** What you should do **
Could the data below be retyped exactly, without its pictures?

┌────────

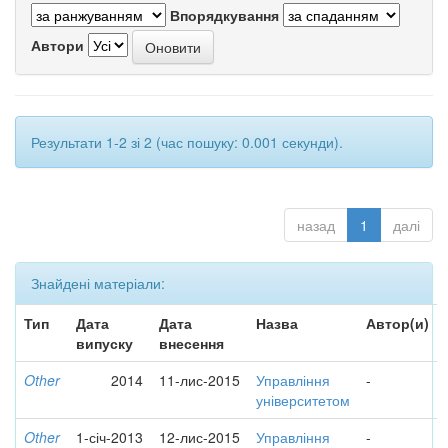
Впорядкування
Автори
Результати 1-2 зі 2 (час пошуку: 0.001 секунди).
назад
1
далі
Знайдені матеріали:
Тип
Дата
Дата
Назва
Автор(и)
випуску
внесення
Other
2014
11-лис-2015
Управління
-
університетом
Other
1-січ-2013
12-лис-2015
Управління
-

└────────

** Output of the exercise **
Впорядкування
Автори
Результати 1-2 зі 2 (час пошуку: 0.001 секунди).
назад
1
далі
Знайдені матеріали:
Тип
Дата
Дата
Назва
Автор(и)
випуску
внесення
Other
2014
11-лис-2015
Управління
-
університетом
Other
1-січ-2013
12-лис-2015
Управління
-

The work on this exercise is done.